Prompt injections are going to be an even bigger problem because on the front end, prompts involve language, along with every nuance of how you can phrase a query. What if the prompt were to include a character the LLM isn’t trained on, such as a Hebrew character? Would the app pop a gasket?
“I've seen three-, four-, five-word prompts where [the user] just keeps asking the same [thing], and the answers are different every time,” the CISO notes. “We have to think about [the LLM apps] like they’re a human. When we're asked a question we might respond differently. Like, if one of my kids asked me something, and I said, No,’ and literally, three minutes later they asked me the same thing, I'd probably be frustrated and answer differently.”
Data poisoning
How can we differentiate between a hallucinating, absent-minded LLM vs. one that’s been purposefully trained, with malicious intent, on tainted data? In fact, computer scientists in February demonstrated that “data poisoning” — in which deep-learning training data is intentionally polluted with garbage information — is theoretically possible.
“For just $60 USD, we could have poisoned 0.01% of the LAION-400M or COYO-700M datasets in 2022,” they write, referring to popular data sets. From a security perspective, such poisoning attacks would enable malicious actors to embed a backdoor in a model so as to control its behavior after training, according to Florian Tramèr, assistant professor at ETH Zurich and one of the paper’s coauthors.

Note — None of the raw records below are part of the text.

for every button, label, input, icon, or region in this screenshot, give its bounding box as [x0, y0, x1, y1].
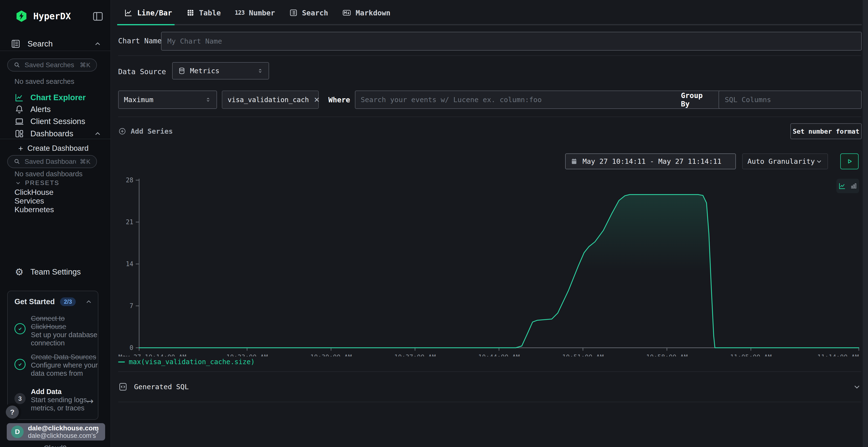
step-title: Add Data	[31, 387, 102, 396]
step-number-badge: 3	[14, 393, 26, 404]
sidebar-divider	[0, 50, 111, 51]
set-number-format-button[interactable]: Set number format	[790, 123, 862, 139]
get-started-title: Get Started	[14, 298, 55, 306]
saved-searches-search[interactable]: ⌘K	[7, 59, 97, 72]
search-icon	[13, 61, 21, 69]
user-email: dale@clickhouse.com	[28, 424, 89, 432]
saved-dashboards-search[interactable]: ⌘K	[7, 155, 97, 168]
aggregation-value: Maximum	[124, 96, 153, 104]
number-123-icon: 123	[235, 9, 245, 16]
scrollbar-gutter[interactable]	[863, 0, 868, 447]
sidebar-item-alerts[interactable]: Alerts	[0, 104, 111, 115]
aggregation-select[interactable]: Maximum	[118, 91, 217, 109]
tab-markdown[interactable]: Markdown	[335, 0, 398, 26]
chevron-down-icon	[15, 180, 21, 186]
date-range-picker[interactable]: May 27 10:14:11 - May 27 11:14:11	[565, 153, 736, 169]
list-icon	[289, 8, 298, 17]
svg-text:10:37:00 AM: 10:37:00 AM	[394, 353, 436, 356]
preset-kubernetes[interactable]: Kubernetes	[14, 205, 54, 214]
chart-legend[interactable]: max(visa_validation_cache.size)	[118, 358, 255, 366]
data-source-label: Data Source	[118, 67, 166, 76]
get-started-item[interactable]: Create Data Sources Configure where your…	[31, 353, 102, 377]
presets-toggle[interactable]: PRESETS	[15, 179, 59, 187]
plus-circle-icon	[118, 127, 126, 135]
data-source-value: Metrics	[190, 67, 219, 75]
metric-tag[interactable]: visa_validation_cach ✕	[222, 91, 319, 109]
tab-search[interactable]: Search	[282, 0, 335, 26]
create-dashboard-label: Create Dashboard	[28, 144, 89, 153]
legend-line-swatch	[118, 362, 125, 363]
no-saved-searches-text: No saved searches	[14, 77, 74, 85]
sidebar-item-label: Chart Explorer	[30, 93, 86, 102]
timeseries-chart[interactable]: 07142128May 27 10:14:00 AM10:23:00 AM10:…	[112, 176, 868, 356]
granularity-value: Auto Granularity	[747, 157, 815, 166]
saved-dashboards-input[interactable]	[25, 158, 76, 166]
svg-text:10:30:00 AM: 10:30:00 AM	[310, 353, 352, 356]
divider	[118, 56, 861, 56]
truncated-bottom-text: Cloud9	[0, 444, 111, 447]
remove-tag-icon[interactable]: ✕	[314, 96, 320, 104]
no-saved-dashboards-text: No saved dashboards	[14, 170, 83, 178]
presets-label: PRESETS	[25, 179, 59, 187]
check-circle-icon	[14, 323, 26, 334]
tab-label: Markdown	[355, 9, 391, 17]
group-by-label: Group By	[681, 91, 715, 109]
calendar-icon	[570, 158, 578, 165]
step-desc: Configure where your data comes from	[31, 361, 102, 377]
user-menu[interactable]: D dale@clickhouse.com dale@clickhouse.co…	[7, 423, 105, 441]
where-label: Where	[325, 91, 354, 109]
tab-table[interactable]: Table	[179, 0, 228, 26]
search-section-icon	[10, 39, 21, 49]
date-range-value: May 27 10:14:11 - May 27 11:14:11	[583, 157, 721, 166]
preset-clickhouse[interactable]: ClickHouse	[14, 188, 54, 197]
step-title: Create Data Sources	[31, 353, 102, 361]
help-button[interactable]: ?	[6, 406, 19, 419]
create-dashboard-button[interactable]: + Create Dashboard	[18, 143, 89, 153]
sidebar-section-search[interactable]: Search	[0, 38, 111, 49]
preset-services[interactable]: Services	[14, 197, 44, 205]
sidebar-collapse-icon[interactable]	[92, 10, 104, 22]
run-query-button[interactable]	[840, 153, 859, 169]
sidebar-item-label: Client Sessions	[30, 117, 85, 126]
step-title: Connect to ClickHouse	[31, 314, 102, 331]
arrow-right-icon[interactable]: →	[86, 396, 94, 406]
tab-label: Line/Bar	[137, 9, 172, 17]
where-search-input[interactable]	[361, 96, 734, 104]
data-source-select[interactable]: Metrics	[172, 62, 269, 79]
chart-name-input[interactable]	[161, 32, 862, 50]
search-icon	[13, 158, 21, 165]
sidebar-item-team-settings[interactable]: ⚙ Team Settings	[0, 266, 111, 278]
tab-number[interactable]: 123 Number	[228, 0, 282, 26]
granularity-select[interactable]: Auto Granularity	[742, 153, 828, 169]
sidebar-item-client-sessions[interactable]: Client Sessions	[0, 115, 111, 127]
hyperdx-logo-icon	[15, 10, 28, 23]
svg-text:10:58:00 AM: 10:58:00 AM	[646, 353, 688, 356]
markdown-icon	[342, 8, 351, 18]
tab-label: Search	[302, 9, 328, 17]
laptop-icon	[14, 116, 25, 127]
group-by-input[interactable]	[718, 91, 862, 109]
gear-icon: ⚙	[14, 267, 25, 277]
chevron-right-icon	[94, 428, 101, 436]
svg-text:14: 14	[126, 260, 133, 268]
chevron-down-icon[interactable]	[852, 382, 861, 391]
sidebar-item-label: Team Settings	[30, 267, 81, 276]
saved-searches-input[interactable]	[25, 61, 76, 69]
sidebar-item-chart-explorer[interactable]: Chart Explorer	[0, 92, 111, 103]
svg-text:11:05:00 AM: 11:05:00 AM	[730, 353, 772, 356]
tab-label: Number	[249, 9, 275, 17]
svg-text:21: 21	[126, 218, 133, 226]
svg-text:10:51:00 AM: 10:51:00 AM	[562, 353, 604, 356]
sidebar-item-label: Alerts	[30, 105, 51, 114]
add-series-button[interactable]: Add Series	[118, 126, 173, 137]
get-started-item[interactable]: Connect to ClickHouse Set up your databa…	[31, 314, 102, 347]
tab-label: Table	[199, 9, 221, 17]
sidebar-section-dashboards[interactable]: Dashboards	[0, 128, 111, 139]
generated-sql-toggle[interactable]: Generated SQL	[118, 372, 861, 402]
chevron-up-icon[interactable]	[85, 298, 93, 306]
chevron-up-icon[interactable]	[94, 130, 102, 138]
svg-text:0: 0	[129, 344, 133, 351]
code-icon	[118, 382, 128, 391]
tab-line-bar[interactable]: Line/Bar	[117, 0, 179, 26]
chevron-up-icon[interactable]	[94, 40, 102, 48]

“The large machine-learning models that are being trained today — like ChatGPT, Stable Diffusion, or Midjourney — need so much data to [train], that the current process of collecting data for these models is just to scrape a huge part of the Internet,” Tramèr told IEEE Spectrum — a fact that makes it extremely difficult to maintain quality control.
Maintaining control over sensitive data
Many organizations are looking at LLMs to enable chatbots, and you can see the appeal: Customers are comfortable with using them, and they would spare engineers having to fumble through finding the answer to a specific question about some project from years back.
It sounds great at first blush, Lindner acknowledges, but the amount of sensitive information that could get pulled in by trawling is unnerving: legal documents, nonpublic intellectual property, sensitive information that could prove valuable to would-be attackers and more.
That’s where the access question comes into play, he says. “How do you control the access?” he ponders. “And the answer is, ‘You can't.’ So then, do we just go back to just loading the stuff that's public? Well, then, it starts to lose what it was created for. Let's just say, for instance, some organizations decide to throw all of its customer data in the LLM. To train it. How do you control access to that? It's almost like you have to put a front end in front of your prompts that are going to the back end, and then not only validating it, going in, but validating it, coming back out. Because, remember, it responds differently every time.”
That's going to be “the real money machine,” Lindner concludes. “And I think we aren't quite there yet.”